Question Answering Evaluation

Overview

The main purpose of this project is to be able to automatically evaluate Question Answering capabilities of a (multilingual) QnA approach, which uses Machine Translation and BERT. Currently, question answering in Greek is supported, but the same approach can be utilized for any language. Detailed information about the introduced QnA approach and the comparative evaluation can be found in the respective paper.

The evaluation is comprised of 4 steps that form a pipeline:

  1. Question answering using the proposed approach (Machine Translation and BERT).
  2. Evaluation of the answers. The answers given by the BERT models are compared with the correct ones, using a variety of string comparison metrics.
  3. Labeling of each answer as "correct", "partially_correct", and "wrong" based on the string comparison metrics (calculated in the previous step) and thresholds values (more information on those values can be found in the respective paper).
  4. Calculation of statistics based on the generated data from the previous steps.

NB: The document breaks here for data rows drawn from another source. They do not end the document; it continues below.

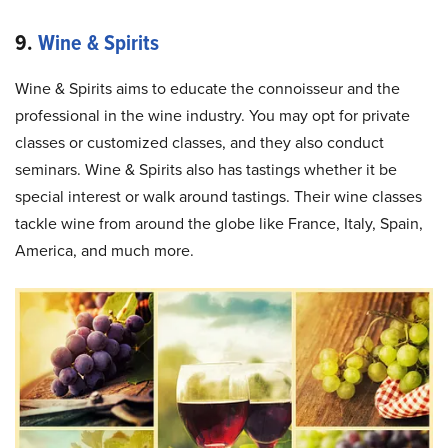
9.
Wine & Spirits
Wine & Spirits aims to educate the connoisseur and the
professional in the wine industry. You may opt for private
classes or customized classes, and they also conduct
seminars. Wine & Spirits also has tastings whether it be
special interest or walk around tastings. Their wine classes
tackle wine from around the globe like France, Italy, Spain,
America, and much more.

These steps are implemented as a python script execution pipeline, but there is also the option to run any step in isolation.
It is also worth mentioning that:

  • The input data for the first step is a .json file that contains a collection of Greek contexts, questions on each context and the correct answers to the questions (extracted from the original context).
  • Each time, the output data of previous steps is utilized as input data for the current step.
  • The output data of the final step, is a .pdf that contains various important statistics, including an approximate percentage of how many questions where answered correctly/partially_correctly/wrongly, average time needed for each answer and more.

Execution environment

To be able to execute the python scripts, you have to:

  • Install Python3.8 and pip3
  • Create a python virtual environment and activate it
  • Install the necessary packages: pip3 install -r requirements.txt
  • Download the English model for spaCy: python3 -m spacy download en_core_web_lg

Configuration

In the $PROJECT_ROOT/evaluation/ directory there is a bash script named config.sh. This script contains all the configuration parameters (like BERT model selection) for a fully automated execution of the python script pipeline. Each configuration parameter is briefly explained in the comments contained in the configuration script.

Also, in each python script there is a detailed comment above main() function which explains a few more configuration options.

Execution

In the $PROJECT_ROOT/evaluation/ directory there is another bash script named evaluate_models.sh. This script parses the configuration parameters that are set in the config.sh script and uses them to execute all the evaluation steps, one by one, which automates the evaluation process. All you have to do, is run this script.
There is also the option to run each evaluation step in isolation. Navigate to $PROJECT_ROOT/evaluation/$STEP_OF_YOUR_CHOICE/scripts/ and execute the script of your choice. You will be prompted to select configuration parameters for the execution.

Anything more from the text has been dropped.